The experimental setup involves using a dataset from Chatbot Arena with LLMs such as GPT-3.5-Turbo, GPT-4, Vicuna-13b, and others. The primary task is to evaluate two responses to a user query, analyzing evaluation scores to determine the degree of bias.
Results
Empirical analysis reveals that GPT-4 exhibits a pronounced self-preference bias. When evaluated against human judgments, GPT-4 favored responses it generated significantly more than human evaluators did. A notable finding is that other models like Vicuna-13b and Koala-13b also display this bias, whereas some models like oasst-pythia-12b and dolly-v2-12b exhibit reverse bias, underestimating their own outputs.

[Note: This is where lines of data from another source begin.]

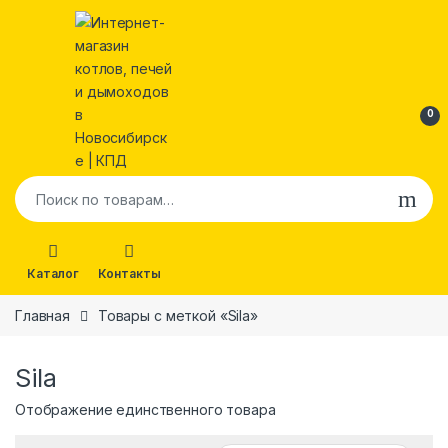
Skip to navigation
Skip to content
Open
0
Искать:
Каталог
Контакты
Главная
Товары с меткой «Sila»
Sila
Отображение единственного товара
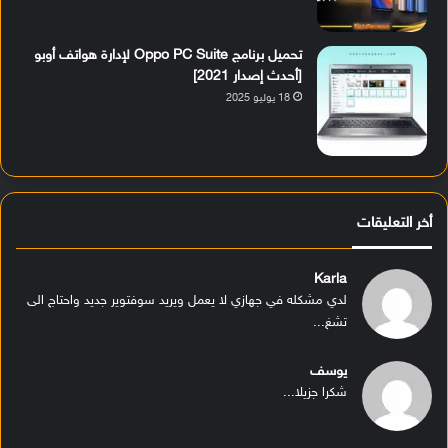
تحميل برنامج Oppo PC Suite لإدارة هواتف أوبو
[أحدث إصدار 2021]
18 يوليو 2025
أخر التعليقات
Karla
لدي مشكله في جهازي لا يعمل ويريد سوفتوير جديد واحتاج الى
تشغ...
يوسف
شكرا جزيلا...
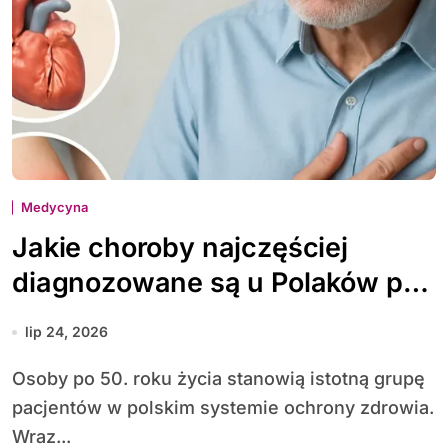
Medycyna
Jakie choroby najczęściej
diagnozowane są u Polaków po
50. roku życia
lip 24, 2026
Osoby po 50. roku życia stanowią istotną grupę
pacjentów w polskim systemie ochrony zdrowia.
Wraz...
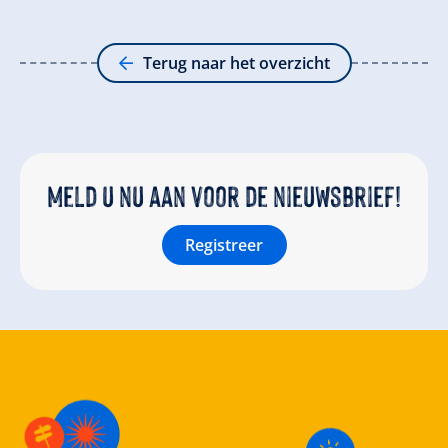
Terug naar het overzicht
Meld u nu aan voor de nieuwsbrief!
Registreer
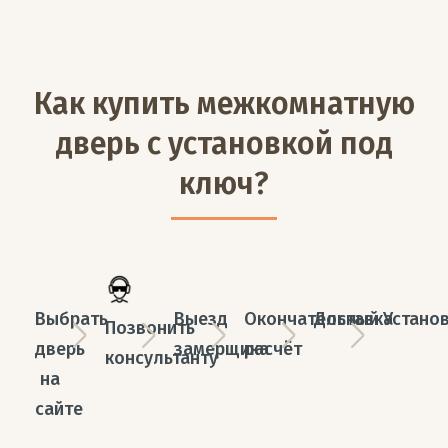
Как купить межкомнатную
дверь с установкой под
ключ?
Выбрать
Выезд
Окончательный
Доставка
Устано
Позвонить
дверь
замерщика
расчёт
консультанту
на
сайте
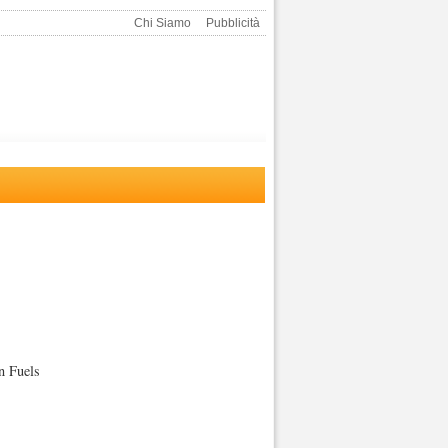
Chi Siamo
Pubblicità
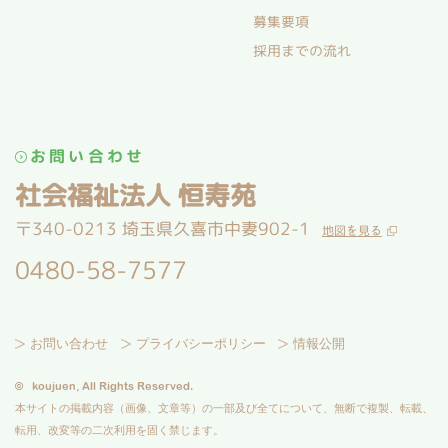
募集要項
採用までの流れ
お問い合わせ
社会福祉法人 恒寿苑
〒340-0213 埼玉県久喜市中妻902-1
地図を見る
0480-58-7577
お問い合わせ
プライバシーポリシー
情報公開
©
koujuen,
All Rights Reserved.
本サイトの掲載内容（画像、文章等）の一部及び全てについて、無断で複製、転載、
転用、改変等の二次利用を固く禁じます。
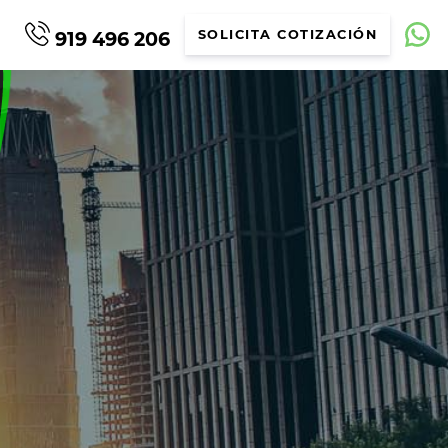
919 496 206
SOLICITA COTIZACIÓN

Impact of Perplexity on Bias
A major hypothesis explored in this research is the impact of text familiarity, measured through perplexity, on self-preference bias. LLM evaluators are found to assign higher scores to responses with lower perplexity, which are more familiar or predictable to them. This behavior was consistent across most LLMs evaluated, suggesting a systemic bias rooted in training data familiarity rather than response quality alone.
Figure 2: LLMs vs human conditioned on perplexity. Winning judgment rates by LLMs conditioned on perplexity with human winning judgment rates are plotted. All models except dolly-v2-12b and stablelm-tuned-alpha-7b demonstrated a clear tendency to assign higher evaluations to responses with lower perplexity.
The perplexity-based bias was observed irrespective of whether the response was self-generated or produced by other models, revealing this as a broader issue not confined to merely recognizing one's own outputs.
Discussion
The findings illuminate potential avenues to mitigate self-preference bias, such as employing ensemble evaluations across multiple models to prevent any single model's peculiarities from unduly influencing overall judgments. Additionally, these results underscore the necessity to account for model familiarity bias when designing LLM evaluators, to avoid perpetuating inherent model biases in automated assessments.
Conclusion
This research presents a comprehensive approach to quantifying and understanding self-preference bias in LLM evaluators. By linking this bias to perplexity, it opens pathways for addressing such biases in future LLM development and deployment. The proposed metric provides a foundation for further exploration and potential rectification of biases in LLM-as-a-judge scenarios, ensuring fairer and more balanced automated evaluation systems.